В соответствии с указом от 22 августа 1826 г., который разрешил определять разжалованных декабристов «в полки Кавказского корпуса до отличной выслуги», был из Томска направлен на Кавказ. С 8 марта 1827 года — в 42-м егерском полку. Проявил себя в боях за Восточную Армению в ходе русско-персидской войны[12]. Участвовал в русско-турецкой войне 1828—1829 годов. С 12 марта 1827 года — в звании унтер-офицера. 13 ноября 1829 года переведён в Кабардинский егерский полк.
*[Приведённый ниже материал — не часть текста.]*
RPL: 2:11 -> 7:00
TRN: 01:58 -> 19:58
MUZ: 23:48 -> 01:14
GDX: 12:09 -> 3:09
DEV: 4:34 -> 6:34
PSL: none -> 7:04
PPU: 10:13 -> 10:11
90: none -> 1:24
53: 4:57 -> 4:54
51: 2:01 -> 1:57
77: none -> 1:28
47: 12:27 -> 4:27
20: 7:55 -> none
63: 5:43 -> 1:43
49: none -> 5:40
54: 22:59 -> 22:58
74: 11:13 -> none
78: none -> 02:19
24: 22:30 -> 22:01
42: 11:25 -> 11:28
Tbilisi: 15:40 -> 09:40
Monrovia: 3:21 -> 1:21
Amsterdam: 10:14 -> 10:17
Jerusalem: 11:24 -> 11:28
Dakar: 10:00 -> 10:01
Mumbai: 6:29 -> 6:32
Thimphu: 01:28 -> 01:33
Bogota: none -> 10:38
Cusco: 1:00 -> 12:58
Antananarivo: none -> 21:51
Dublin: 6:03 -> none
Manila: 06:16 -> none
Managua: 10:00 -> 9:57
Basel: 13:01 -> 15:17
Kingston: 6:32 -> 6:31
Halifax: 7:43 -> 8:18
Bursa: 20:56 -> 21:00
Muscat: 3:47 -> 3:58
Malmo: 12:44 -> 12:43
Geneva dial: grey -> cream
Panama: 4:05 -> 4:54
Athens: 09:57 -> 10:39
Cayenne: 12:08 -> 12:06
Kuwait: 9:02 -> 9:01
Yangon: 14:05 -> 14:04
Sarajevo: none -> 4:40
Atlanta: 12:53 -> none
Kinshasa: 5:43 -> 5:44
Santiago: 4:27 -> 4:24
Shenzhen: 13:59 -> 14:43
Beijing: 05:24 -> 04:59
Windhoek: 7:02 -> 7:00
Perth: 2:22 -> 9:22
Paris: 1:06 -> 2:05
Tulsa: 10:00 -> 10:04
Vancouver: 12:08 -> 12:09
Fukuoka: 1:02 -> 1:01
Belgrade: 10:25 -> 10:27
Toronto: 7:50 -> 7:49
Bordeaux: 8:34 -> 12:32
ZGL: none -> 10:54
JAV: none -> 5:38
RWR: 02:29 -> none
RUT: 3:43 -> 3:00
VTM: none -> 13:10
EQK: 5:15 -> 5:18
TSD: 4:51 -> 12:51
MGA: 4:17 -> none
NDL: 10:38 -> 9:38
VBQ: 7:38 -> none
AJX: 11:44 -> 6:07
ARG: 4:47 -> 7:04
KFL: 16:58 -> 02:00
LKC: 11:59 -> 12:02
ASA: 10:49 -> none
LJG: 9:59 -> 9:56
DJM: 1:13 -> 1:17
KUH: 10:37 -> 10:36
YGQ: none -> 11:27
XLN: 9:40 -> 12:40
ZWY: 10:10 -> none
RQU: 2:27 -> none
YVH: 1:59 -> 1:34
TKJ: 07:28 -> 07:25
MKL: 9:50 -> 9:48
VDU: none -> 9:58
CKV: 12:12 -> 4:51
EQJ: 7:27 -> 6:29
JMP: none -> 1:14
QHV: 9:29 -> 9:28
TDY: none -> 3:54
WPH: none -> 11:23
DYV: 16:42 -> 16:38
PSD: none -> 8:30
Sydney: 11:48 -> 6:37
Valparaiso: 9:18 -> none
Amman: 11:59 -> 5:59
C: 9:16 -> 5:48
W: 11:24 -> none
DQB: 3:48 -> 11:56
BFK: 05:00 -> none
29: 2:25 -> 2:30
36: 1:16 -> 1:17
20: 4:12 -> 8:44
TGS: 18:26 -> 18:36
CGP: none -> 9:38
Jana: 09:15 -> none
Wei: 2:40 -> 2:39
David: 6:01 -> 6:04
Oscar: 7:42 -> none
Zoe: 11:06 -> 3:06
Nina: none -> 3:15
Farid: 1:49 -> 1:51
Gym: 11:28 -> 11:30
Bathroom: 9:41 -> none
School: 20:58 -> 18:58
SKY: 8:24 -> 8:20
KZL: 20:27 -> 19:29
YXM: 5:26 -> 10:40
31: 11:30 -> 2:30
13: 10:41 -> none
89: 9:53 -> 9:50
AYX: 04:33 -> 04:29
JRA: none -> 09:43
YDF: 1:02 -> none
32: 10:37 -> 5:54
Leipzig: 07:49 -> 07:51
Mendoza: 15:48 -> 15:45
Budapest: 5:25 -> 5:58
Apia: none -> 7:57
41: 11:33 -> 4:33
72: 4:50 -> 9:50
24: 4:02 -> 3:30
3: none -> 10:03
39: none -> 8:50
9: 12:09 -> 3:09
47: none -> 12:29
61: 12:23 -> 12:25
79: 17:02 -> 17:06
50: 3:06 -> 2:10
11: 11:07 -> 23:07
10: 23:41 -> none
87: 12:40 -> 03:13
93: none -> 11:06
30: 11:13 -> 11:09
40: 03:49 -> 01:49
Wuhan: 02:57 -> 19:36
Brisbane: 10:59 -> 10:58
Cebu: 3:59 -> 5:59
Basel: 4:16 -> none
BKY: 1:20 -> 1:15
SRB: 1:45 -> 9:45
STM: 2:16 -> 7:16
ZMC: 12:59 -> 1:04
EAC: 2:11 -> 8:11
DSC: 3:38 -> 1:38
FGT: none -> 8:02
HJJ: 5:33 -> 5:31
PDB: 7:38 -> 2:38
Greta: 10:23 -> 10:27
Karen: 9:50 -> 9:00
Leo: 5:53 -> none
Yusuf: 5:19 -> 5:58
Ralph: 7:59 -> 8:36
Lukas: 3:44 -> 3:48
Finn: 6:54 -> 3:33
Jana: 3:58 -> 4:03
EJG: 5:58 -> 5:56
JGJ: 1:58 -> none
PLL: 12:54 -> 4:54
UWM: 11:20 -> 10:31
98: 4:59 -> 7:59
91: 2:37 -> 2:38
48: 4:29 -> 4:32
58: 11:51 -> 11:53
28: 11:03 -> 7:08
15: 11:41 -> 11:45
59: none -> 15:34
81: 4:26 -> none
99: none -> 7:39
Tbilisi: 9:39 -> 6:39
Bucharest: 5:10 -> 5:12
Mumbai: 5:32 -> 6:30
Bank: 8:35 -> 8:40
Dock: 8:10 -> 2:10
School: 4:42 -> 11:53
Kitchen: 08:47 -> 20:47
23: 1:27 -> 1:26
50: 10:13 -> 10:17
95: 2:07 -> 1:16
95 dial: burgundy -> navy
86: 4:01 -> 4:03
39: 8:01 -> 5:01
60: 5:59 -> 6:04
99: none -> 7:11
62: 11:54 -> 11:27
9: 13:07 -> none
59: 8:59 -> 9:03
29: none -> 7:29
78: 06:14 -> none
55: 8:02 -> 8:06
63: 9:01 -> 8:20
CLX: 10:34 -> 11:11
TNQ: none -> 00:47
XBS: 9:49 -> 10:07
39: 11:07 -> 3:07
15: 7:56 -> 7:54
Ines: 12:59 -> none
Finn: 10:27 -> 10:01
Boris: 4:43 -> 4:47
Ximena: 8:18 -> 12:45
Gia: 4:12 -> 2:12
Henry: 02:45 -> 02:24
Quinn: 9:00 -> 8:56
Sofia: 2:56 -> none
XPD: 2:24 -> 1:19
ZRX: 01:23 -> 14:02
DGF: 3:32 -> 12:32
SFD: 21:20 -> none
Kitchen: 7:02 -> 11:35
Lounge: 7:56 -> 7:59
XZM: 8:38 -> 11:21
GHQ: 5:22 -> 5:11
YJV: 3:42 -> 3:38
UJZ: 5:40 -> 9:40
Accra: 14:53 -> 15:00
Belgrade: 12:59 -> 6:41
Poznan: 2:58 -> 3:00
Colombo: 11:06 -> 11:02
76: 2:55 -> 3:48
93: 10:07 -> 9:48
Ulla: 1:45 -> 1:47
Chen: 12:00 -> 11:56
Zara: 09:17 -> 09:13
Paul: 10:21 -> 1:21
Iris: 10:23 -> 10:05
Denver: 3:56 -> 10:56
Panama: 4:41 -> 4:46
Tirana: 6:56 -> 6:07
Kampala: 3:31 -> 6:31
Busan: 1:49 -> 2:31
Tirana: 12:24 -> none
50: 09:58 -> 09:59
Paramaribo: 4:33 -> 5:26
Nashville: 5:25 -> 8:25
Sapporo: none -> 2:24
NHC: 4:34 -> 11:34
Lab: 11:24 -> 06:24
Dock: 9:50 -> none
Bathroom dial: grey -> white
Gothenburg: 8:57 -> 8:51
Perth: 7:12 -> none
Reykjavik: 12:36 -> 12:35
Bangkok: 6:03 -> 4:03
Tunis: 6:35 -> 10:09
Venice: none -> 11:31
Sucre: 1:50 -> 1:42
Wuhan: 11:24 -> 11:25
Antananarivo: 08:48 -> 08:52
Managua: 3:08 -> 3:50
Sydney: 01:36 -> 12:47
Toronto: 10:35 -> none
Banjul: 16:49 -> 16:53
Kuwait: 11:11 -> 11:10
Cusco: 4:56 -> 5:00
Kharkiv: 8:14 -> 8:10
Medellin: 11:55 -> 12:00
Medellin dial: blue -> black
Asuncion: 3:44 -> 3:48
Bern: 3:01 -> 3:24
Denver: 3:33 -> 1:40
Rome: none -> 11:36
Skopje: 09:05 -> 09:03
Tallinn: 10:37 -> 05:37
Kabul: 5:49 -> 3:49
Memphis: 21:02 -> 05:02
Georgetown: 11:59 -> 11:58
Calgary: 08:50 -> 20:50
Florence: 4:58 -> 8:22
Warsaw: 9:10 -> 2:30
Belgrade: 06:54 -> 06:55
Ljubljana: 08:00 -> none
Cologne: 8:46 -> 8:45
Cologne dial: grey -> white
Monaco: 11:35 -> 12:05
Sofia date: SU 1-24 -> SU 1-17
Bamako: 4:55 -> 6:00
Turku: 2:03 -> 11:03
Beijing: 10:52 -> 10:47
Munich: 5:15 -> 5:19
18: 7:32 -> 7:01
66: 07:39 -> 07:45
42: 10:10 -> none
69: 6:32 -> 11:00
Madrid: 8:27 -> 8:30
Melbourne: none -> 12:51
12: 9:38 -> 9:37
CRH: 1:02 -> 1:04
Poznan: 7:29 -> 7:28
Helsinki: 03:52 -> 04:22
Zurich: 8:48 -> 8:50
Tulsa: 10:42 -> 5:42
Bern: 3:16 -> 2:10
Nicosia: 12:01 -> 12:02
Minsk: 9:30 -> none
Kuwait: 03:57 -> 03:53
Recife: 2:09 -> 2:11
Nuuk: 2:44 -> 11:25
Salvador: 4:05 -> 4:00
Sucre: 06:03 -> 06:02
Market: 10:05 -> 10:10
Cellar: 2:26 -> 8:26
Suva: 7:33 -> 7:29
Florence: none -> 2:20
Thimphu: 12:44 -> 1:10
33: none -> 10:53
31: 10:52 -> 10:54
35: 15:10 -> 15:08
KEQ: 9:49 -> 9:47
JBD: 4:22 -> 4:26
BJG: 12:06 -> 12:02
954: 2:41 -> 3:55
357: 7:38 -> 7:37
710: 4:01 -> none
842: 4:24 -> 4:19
Служивший в эти же годы на Кавказе П. А. Бестужев, который в 1824 году вместе с Окуловым ходил в плавание на фрегате «Лёгкий», писал о нём[13]:

Старый товарищ мой на море, в шалостях, в горе и радости. Любезный человек! Добр, как нельзя более, честнейших правил, на всё готовый для друга… С ним не раскаивался бы провести всю жизнь, уверенный, что никакое обстоятельство в свете не могло б переменить его участие и расположение. Ум его образован настолько, чтобы не краснеть в хорошем обществе. Характер живой, но мнительный — во всём подозревает он неискренность, думает, что его обманывают в дружбе, в приёме, и может стать, редко ошибается.

В 1831 году был замечен в распространении «вольных мыслей»[14].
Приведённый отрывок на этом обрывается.